С групповым портретом легко. Когда большая компания и соответственно мельче лица, тогда проще заметить:
«Ага, экипаж эскадренного миноносца „Камоэнс“, торжественно построенный на палубе корабля перед его отплытием в район боевых действий. Там, в Северо-Китайском море, эсминец „Камоэнс“ вступит в бой с броненосцем „Гете“. Для португальцев типичны темные волосы, мужественный, несколько отрешенный взгляд, большинство носит усы „пикадор“. Офицеры, напротив, отпускают короткие бородки, у каждого на поясе кортик».

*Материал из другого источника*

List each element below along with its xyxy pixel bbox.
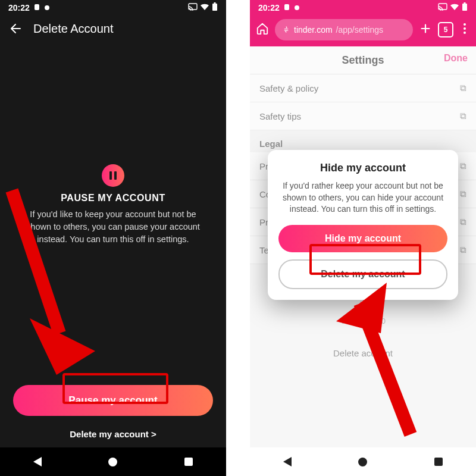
cast-icon [438, 3, 447, 12]
hide-my-account-button[interactable]: Hide my account [278, 225, 447, 252]
nav-recent-icon[interactable] [434, 458, 443, 466]
status-time: 20:22 [258, 3, 280, 12]
status-time: 20:22 [8, 3, 30, 12]
android-nav-bar [0, 447, 226, 476]
left-phone: 20:22 [0, 0, 226, 476]
delete-my-account-link[interactable]: Delete my account > [70, 429, 156, 439]
wifi-icon [200, 3, 209, 12]
url-path: /app/settings [336, 25, 383, 35]
pause-title: PAUSE MY ACCOUNT [61, 193, 165, 203]
modal-body: If you'd rather keep your account but no… [278, 180, 447, 215]
notification-icon [283, 3, 290, 13]
svg-rect-11 [462, 4, 467, 11]
row-safety-policy[interactable]: Safety & policy⧉ [250, 74, 476, 102]
svg-point-13 [464, 27, 466, 30]
site-settings-icon [282, 26, 290, 34]
version-label: Version 5.9.0 [250, 317, 476, 325]
android-nav-bar [250, 447, 476, 476]
url-bar[interactable]: tinder.com/app/settings [275, 19, 413, 40]
svg-point-12 [464, 23, 466, 26]
external-link-icon: ⧉ [460, 217, 466, 227]
pause-my-account-button[interactable]: Pause my account [13, 385, 213, 416]
pause-section: PAUSE MY ACCOUNT If you'd like to keep y… [0, 39, 226, 246]
notification-dot-icon [294, 3, 300, 12]
external-link-icon: ⧉ [460, 245, 466, 255]
svg-marker-6 [30, 318, 95, 375]
done-button[interactable]: Done [444, 53, 468, 64]
svg-point-8 [295, 5, 299, 10]
battery-icon [462, 2, 468, 13]
nav-back-icon[interactable] [33, 457, 42, 466]
tinder-flame-icon [357, 298, 369, 313]
hide-button-label: Hide my account [325, 233, 401, 244]
notification-icon [33, 3, 40, 13]
cast-icon [188, 3, 198, 12]
svg-point-14 [464, 32, 466, 34]
battery-icon [212, 2, 218, 13]
external-link-icon: ⧉ [460, 83, 466, 93]
section-legal: Legal [250, 130, 476, 152]
status-bar-right: 20:22 [250, 0, 476, 15]
svg-rect-3 [214, 2, 216, 4]
pause-button-label: Pause my account [68, 394, 157, 406]
row-safety-tips[interactable]: Safety tips⧉ [250, 102, 476, 130]
pause-description: If you'd like to keep your account but n… [21, 208, 205, 246]
header: Delete Account [0, 15, 226, 39]
svg-point-1 [45, 5, 49, 10]
svg-rect-7 [284, 4, 289, 10]
notification-dot-icon [44, 3, 50, 12]
browser-home-icon[interactable] [256, 22, 269, 37]
external-link-icon: ⧉ [460, 161, 466, 171]
nav-back-icon[interactable] [283, 457, 292, 466]
delete-account-row[interactable]: Delete account [250, 336, 476, 370]
back-arrow-icon[interactable] [8, 21, 23, 36]
nav-home-icon[interactable] [358, 458, 367, 466]
browser-menu-icon[interactable] [459, 22, 470, 37]
delete-button-label: Delete my account [321, 269, 405, 280]
wifi-icon [450, 3, 459, 12]
delete-my-account-button[interactable]: Delete my account [278, 259, 447, 289]
tab-count[interactable]: 5 [438, 22, 453, 37]
external-link-icon: ⧉ [460, 189, 466, 199]
nav-recent-icon[interactable] [184, 458, 193, 466]
hide-account-modal: Hide my account If you'd rather keep you… [268, 150, 458, 300]
new-tab-icon[interactable] [419, 22, 432, 37]
browser-toolbar: tinder.com/app/settings 5 [250, 15, 476, 46]
svg-rect-0 [35, 4, 39, 10]
header-title: Delete Account [33, 22, 114, 36]
nav-home-icon[interactable] [108, 458, 117, 466]
settings-title: Settings [342, 54, 384, 67]
status-bar-left: 20:22 [0, 0, 226, 15]
svg-rect-4 [212, 4, 217, 11]
url-host: tinder.com [294, 25, 333, 35]
right-phone: 20:22 [250, 0, 476, 476]
pause-icon [102, 164, 124, 187]
modal-title: Hide my account [278, 162, 447, 174]
svg-rect-10 [464, 2, 466, 4]
external-link-icon: ⧉ [460, 111, 466, 121]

И привет, все на одно лицо — хоть и неопределенны черты его. Зато совершенно определенны выражаемые им качества. «Типичный представитель» — наша страсть. Но с оговоркой: поскольку мы зачарованы, в силу понятных причин, перспективой бессмертия, то и страсть эта имеет характер эстетической некрофилии. Нас волнуют физиономии мертвых — когда они были живыми. Нас берет за душу групповой портрет мертвецов, или скажем так: тех, кто живет не в наше — в другое время. Ведь не только принадлежность сословная да национально-государственная налагает ту непередаваемую или плохо передаваемую печать на лица ее «выразителей», «представителей», «носителей». Эпохи и культуры тоже метят своих подданных. И сколь бы индивидуален ни был значок лица — более того: порознь мог бы очутиться в любой точке пространства и времени — собрание таких значков в некоем отделе Британского музея обнаруживает в совокупности своей неповторимую физиономию эпохи, скажем, Нового Царства. Другое дело, истолковывается эта физиономия из рук вон скверно — зато как рассматривается! Куда там горе-морякам с «Камоэнса», которому суждено было затонуть 8 ноября 1918 года, за два дня до объявления перемирия.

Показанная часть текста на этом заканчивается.